6. Gabriel Operations Financing Transaction

The following financings have taken place at Gabriel since August 2009 under the current management and director control:

A) Pursuant to the Promissory Note Purchase Agreement, dated as of August 21, 2009, promissory notes in the aggregate principal amount of $300,000 were issued by the Company to the purchasers party to such agreement (the “August 2009 Notes”). On the 10th business day after the occurrence of an “IP Event” (as defined below), each holder of an August 2009 Note is entitled to receive the sum of (i) 200% of the principal amount of its note plus (ii) an amount equal to 0.000005% of the proceeds from an “IP Event” for every dollar of principal represented by its note.  For purposes of the August 2009 Notes, “IP Event” means the receipt by the Company or any of its subsidiaries of a minimum of $10,000,000 in net proceeds (in cash or the fair market value of non-cash consideration) from (i) a licensing, sale, transfer, settlement or other transaction with one or more third parties relating to intellectual property of the Company or its subsidiaries, or (ii) a merger, consolidation, share exchange or sale of all or substantially all of the stock or assets of the Company or any of its subsidiaries.

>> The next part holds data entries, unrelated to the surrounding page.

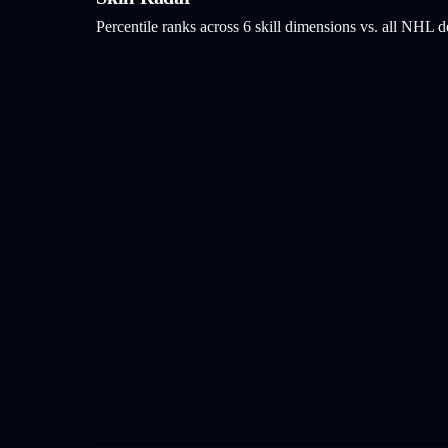
Percentile ranks across 6 skill dimensions vs. all NHL
d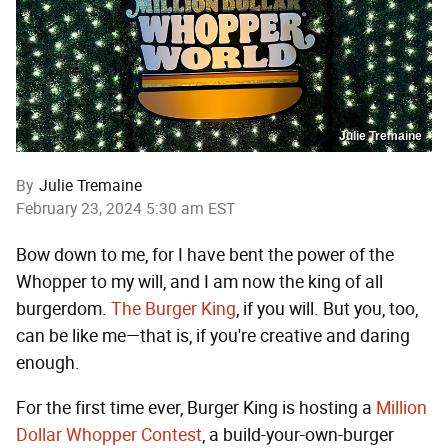
Julie Tremaine
By
Julie Tremaine
February 23, 2024 5:30 am EST
Bow down to me, for I have bent the power of the
Whopper to my will, and I am now the king of all
burgerdom.
The Burger King
, if you will. But you, too,
can be like me—that is, if you're creative and daring
enough.
For the first time ever, Burger King is hosting a
Million
Dollar Whopper Contest
, a build-your-own-burger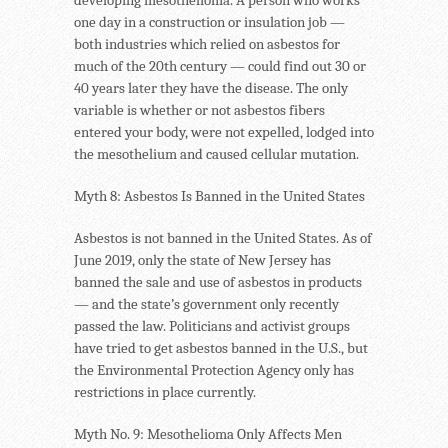
one day in a construction or insulation job —
both industries which relied on asbestos for
much of the 20th century — could find out 30 or
40 years later they have the disease. The only
variable is whether or not asbestos fibers
entered your body, were not expelled, lodged into
the mesothelium and caused cellular mutation.
Myth 8: Asbestos Is Banned in the United States
Asbestos is not banned in the United States. As of
June 2019, only the state of New Jersey has
banned the sale and use of asbestos in products
— and the state’s government only recently
passed the law. Politicians and activist groups
have tried to get asbestos banned in the U.S., but
the Environmental Protection Agency only has
restrictions in place currently.
Myth No. 9: Mesothelioma Only Affects Men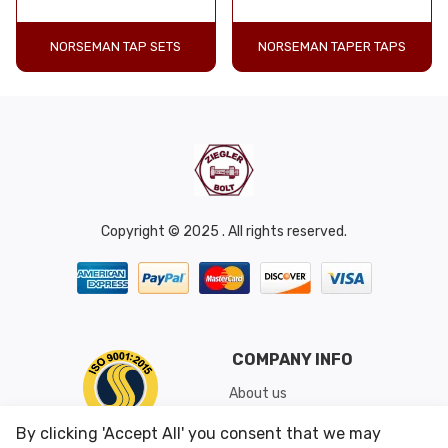
NORSEMAN TAP SETS
NORSEMAN TAPER TAPS
Copyright © 2025 . All rights reserved.
COMPANY INFO
About us
Shipping & Returns
By clicking 'Accept All' you consent that we may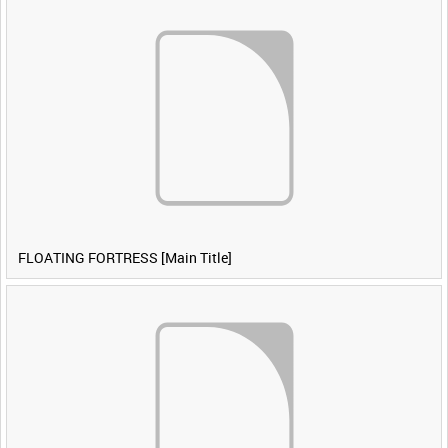
FLOATING FORTRESS [Main Title]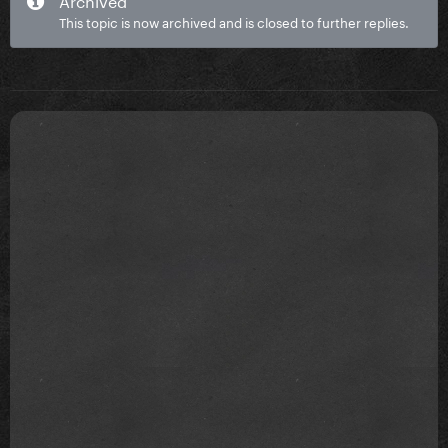
This topic is now archived and is closed to further replies.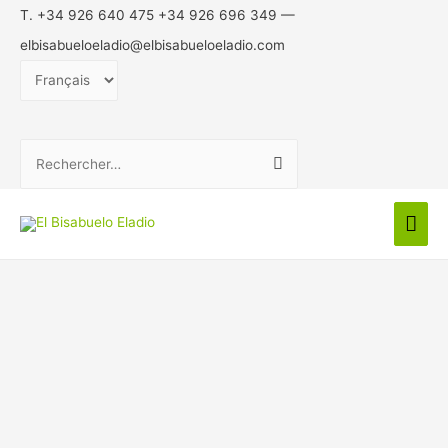
T. +34 926 640 475 +34 926 696 349 —
elbisabueloeladio@elbisabueloeladio.com
Choisir
une
langue
Rechercher :
Men
prin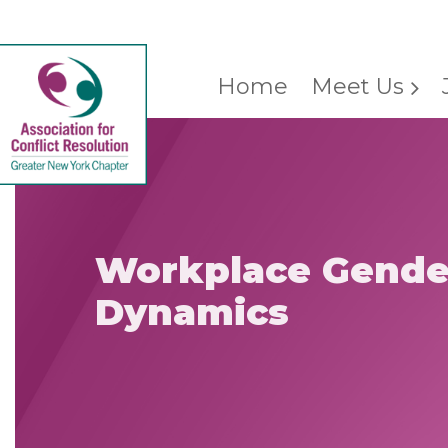
Home
Meet Us
Workplace Gende
Dynamics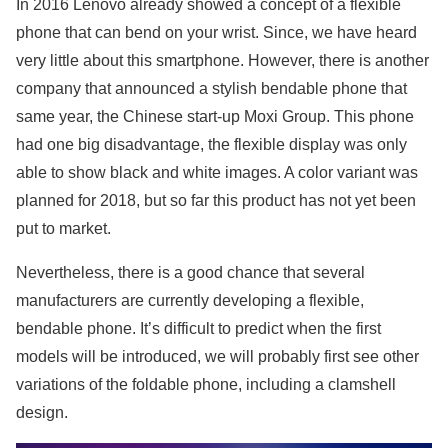
In 2016 Lenovo already showed a concept of a flexible
phone that can bend on your wrist. Since, we have heard
very little about this smartphone. However, there is another
company that announced a stylish bendable phone that
same year, the Chinese start-up Moxi Group. This phone
had one big disadvantage, the flexible display was only
able to show black and white images. A color variant was
planned for 2018, but so far this product has not yet been
put to market.
Nevertheless, there is a good chance that several
manufacturers are currently developing a flexible,
bendable phone. It’s difficult to predict when the first
models will be introduced, we will probably first see other
variations of the foldable phone, including a clamshell
design.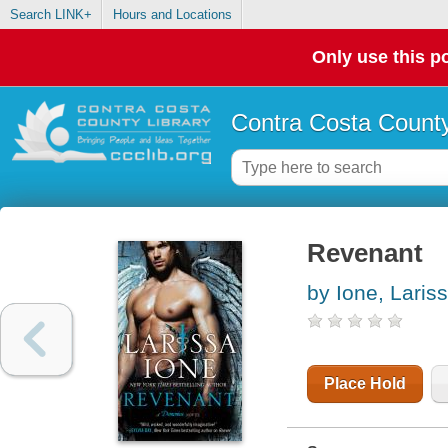
Search LINK+
Hours and Locations
Only use this po
Contra Costa County
Revenant
by Ione, Laris
Place Hold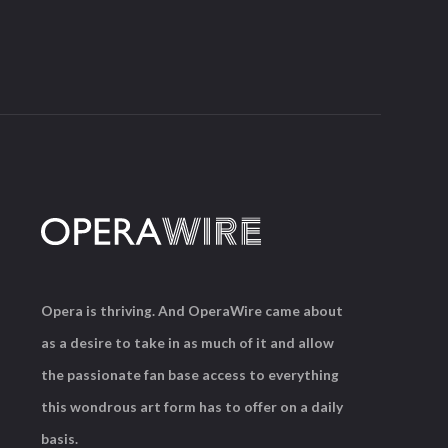
Opera is thriving. And OperaWire came about
as a desire to take in as much of it and allow
the passionate fan base access to everything
this wondrous art form has to offer on a daily
basis.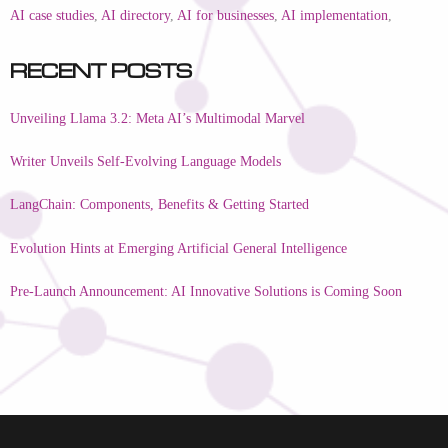
AI case studies
,
AI directory
,
AI for businesses
,
AI implementation
,
Recent Posts
Unveiling Llama 3.2: Meta AI’s Multimodal Marvel
Writer Unveils Self-Evolving Language Models
LangChain: Components, Benefits & Getting Started
Evolution Hints at Emerging Artificial General Intelligence
Pre-Launch Announcement: AI Innovative Solutions is Coming Soon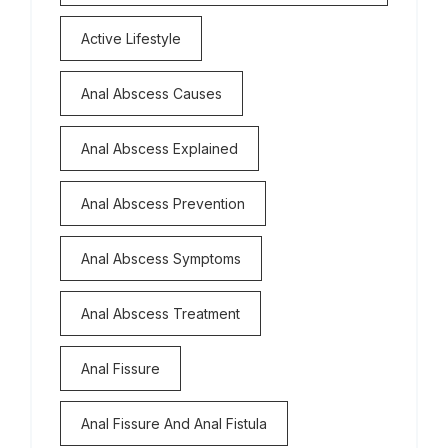
Active Lifestyle
Anal Abscess Causes
Anal Abscess Explained
Anal Abscess Prevention
Anal Abscess Symptoms
Anal Abscess Treatment
Anal Fissure
Anal Fissure And Anal Fistula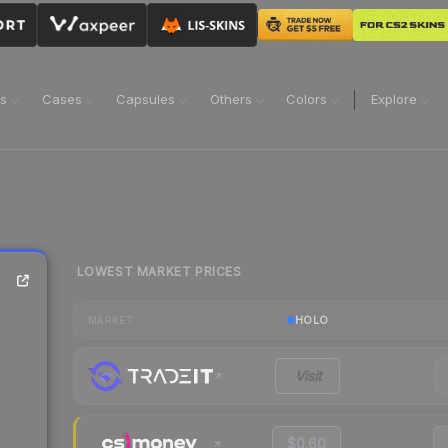
ns
Cases
Capsules
Others
Colors
Explore
LOWEST MARKET PRICES
HOLO
MARKET
Visit
$0.60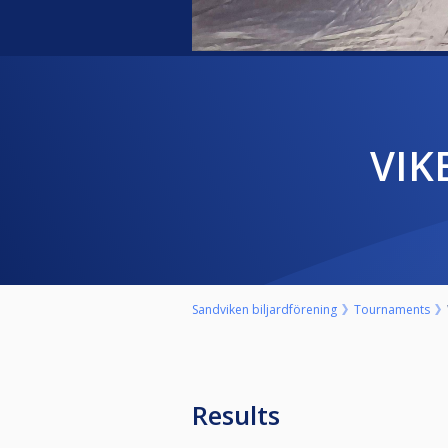
VI
Sandviken biljardförening
Tournaments
Results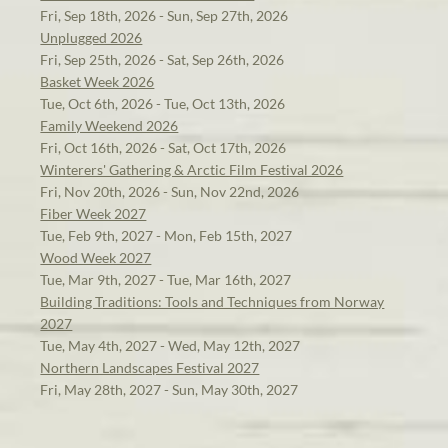
Fri, Sep 18th, 2026 - Sun, Sep 27th, 2026
Unplugged 2026
Fri, Sep 25th, 2026 - Sat, Sep 26th, 2026
Basket Week 2026
Tue, Oct 6th, 2026 - Tue, Oct 13th, 2026
Family Weekend 2026
Fri, Oct 16th, 2026 - Sat, Oct 17th, 2026
Winterers' Gathering & Arctic Film Festival 2026
Fri, Nov 20th, 2026 - Sun, Nov 22nd, 2026
Fiber Week 2027
Tue, Feb 9th, 2027 - Mon, Feb 15th, 2027
Wood Week 2027
Tue, Mar 9th, 2027 - Tue, Mar 16th, 2027
Building Traditions: Tools and Techniques from Norway
2027
Tue, May 4th, 2027 - Wed, May 12th, 2027
Northern Landscapes Festival 2027
Fri, May 28th, 2027 - Sun, May 30th, 2027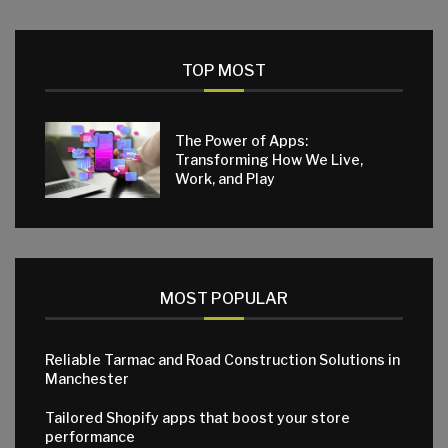
TOP MOST
The Power of Apps:
Transforming How We Live,
Work, and Play
MOST POPULAR
Reliable Tarmac and Road Construction Solutions in
Manchester
Tailored Shopify apps that boost your store
performance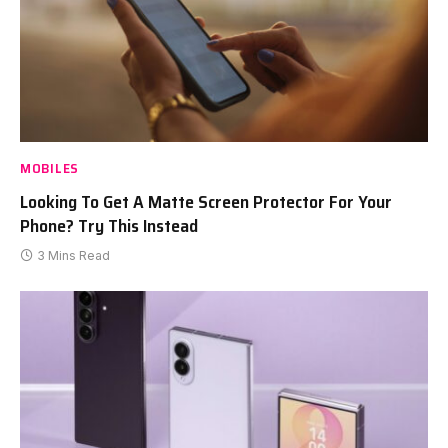
MOBILES
Looking To Get A Matte Screen Protector For Your
Phone? Try This Instead
3 Mins Read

B) Pursuant to the Promissory Note Purchase Agreement, dated on or about January 23, 2010, promissory notes in the aggregate principal amount of $499,999.66 were issued by the Company to the purchasers party to such agreement (the “January 2010 Notes”).  The principal amount of each January 2010 Note is accruing interest at a rate of 6.0% per annum, with principal and accrued interest due and payable on December 31, 2010, and subject to mandatory prepayment with the net proceeds of an “IP Event” (as defined below) or the net proceeds from the Company’s legal action against Whittle (whichever event occurs first).  In addition, each holder of a January 2010 Note has the right to receive an “Additional Benefit” of 1.0% of the net proceeds from an IP Event for every $100,000 of principal represented by its note (or, if less than $100,000, a pro rata portion of such Additional Benefit).  For purposes of the January 2010 Notes, “IP Event” means the receipt by the Company or any of its subsidiaries of a minimum of $10,000,000 in net proceeds (in cash or the fair market value of non-cash consideration) from a licensing, sale, transfer, steelement of other transaction relating to the intellectual property of the company or any of it subsidiaries, if any

C) Pursuant to the Promissory Note Purchase Agreements, dated as of February 23, 2010 and March 8, 2010, respectively, (i) promissory notes in the aggregate principal amount of $1,437,500 have been issued to the February 2010 Purchasers (the "February 2010 Notes") and (ii) certain of the February 2010 Purchasers have committed to purchase additional February 2010 Notes in aggregate amount of up to $1,062,500. Upon the occurrence of an "IP Event" (as defined below), each holder of a February 2010 Note is entitled to receive the sum of (i) the outstanding principal amount of its note and all accrued interest thereon at a rate of 6.0% per annum plus (ii) an amount equal to 0.000008% of the net proceeds from an "IP Event" for each dollar of principal represented by its note. For the purposes of the February 2010 Notes, "IP Event" is defined as the recovery and/or receipt by the Company or any of its subsidiaries of any amount paid or to be paid by or on behalf of any person, entity, defendant or third party, or the amount of other value received, including the present fair market value of any business/non-monetary consideration, which amounts relate directly or indirectly to the Qualcomm dispute regardless of whether such payments are made in cash, stock, by payment or assumption of liabilities of the Company, or otherwise, and regardless of whether such payment is styled as an amount paid in settlement, a royalty, a licensing fee, a purchase price for the sale or transfer of stock or assets of the Company or any of its subsidiaries, merger consideration or otherwise.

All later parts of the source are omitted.